AFTER sounds of battle-drums (nagaaras) and victorious cries Sat Sri Akal have faded away in the Shivalik Hills around Anandpur Sahib, it would be wise to undertake projects of more lasting value. Marches in different parts of the country will be no more than tamashas which people will forget after a few years. We need something that will last for ever. Badal has done his bit by raising a memorial Minar, a picture gallery and much else at Anandpur Sahib. I learn some other organisations are planning to set up technical colleges. I think a splendid idea would be to commission a scholar or team of scholars to write a definitive biography of Guru Gobind Singh within the forthcoming year, to mark the celebrations.

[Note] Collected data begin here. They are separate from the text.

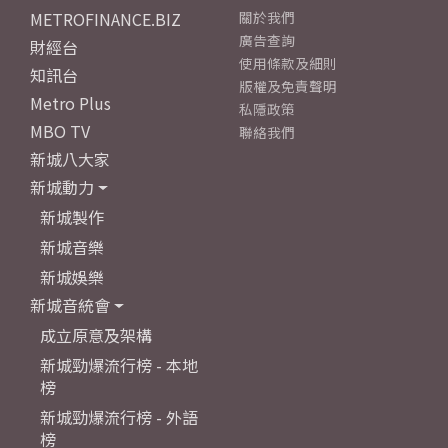
METROFINANCE.BIZ
關於我們
廣告查詢
財經台
使用條款及細則
知訊台
版權及免責聲明
Metro Plus
私隱政策
MBO TV
聯絡我們
新城八大家
新城動力
新城製作
新城音樂
新城娛樂
新城音統會
成立原意及架構
新城勁爆流行榜 - 本地
榜
新城勁爆流行榜 - 外語
榜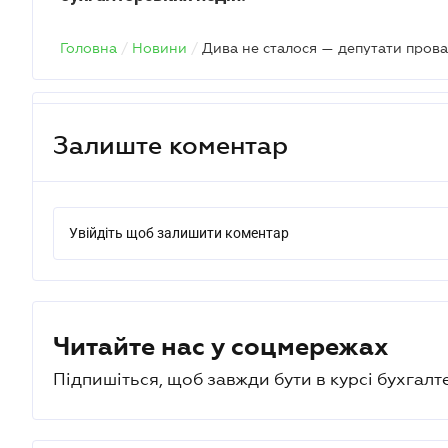
Головна
/
Новини
/
Залиште коментар
Увійдіть щоб залишити коментар
Читайте нас у соцмережах
Підпишіться, щоб завжди бути в курсі бухгалт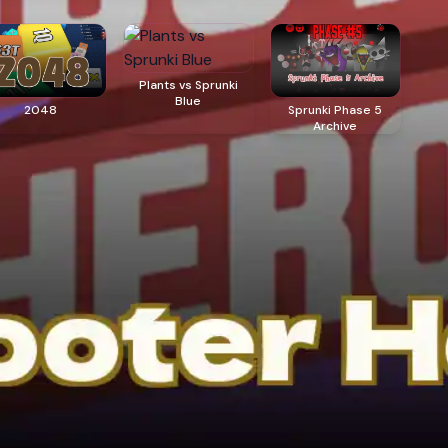
Plants vs Sprunki
Blue
2048
Sprunki Phase 5
Archive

There is as yet no good biography of the last Sikh Guru. Suneet Veer Singh (now Mani Shankar Aiyer’s wife) and I did a Homage To Guru Gobind Singh many years ago, giving an entirely Khalsa version of the Guru’s life. Dr Dharmpal Ashta wrote and published a very learned thesis on the Dasam Granth, an anthology of compilations of his court poets and his own. And very recently Darshan Singh who retired from the Indian Foreign Service, published translations of the Zafarnama and Akal Ustat. Consequently, there is plenty of secondary material on the Guru’s life. But there are many grey areas which need to be researched and a lot of contemporary writing by Muslim historians which needs to be taken in account. We are not even sure of the exact details of what transpired at Anandpur Sahib on Baisakhi (April 13) in the year 1699. I am pretty certain that the requirement of the five ‘Ks’ was not spelt out there: Sikh Gurus before Gobind Singh were wearing their hair and beards unshorn and to this day no one has been able to explain the significance of the kadaa (steel bracelet) to me.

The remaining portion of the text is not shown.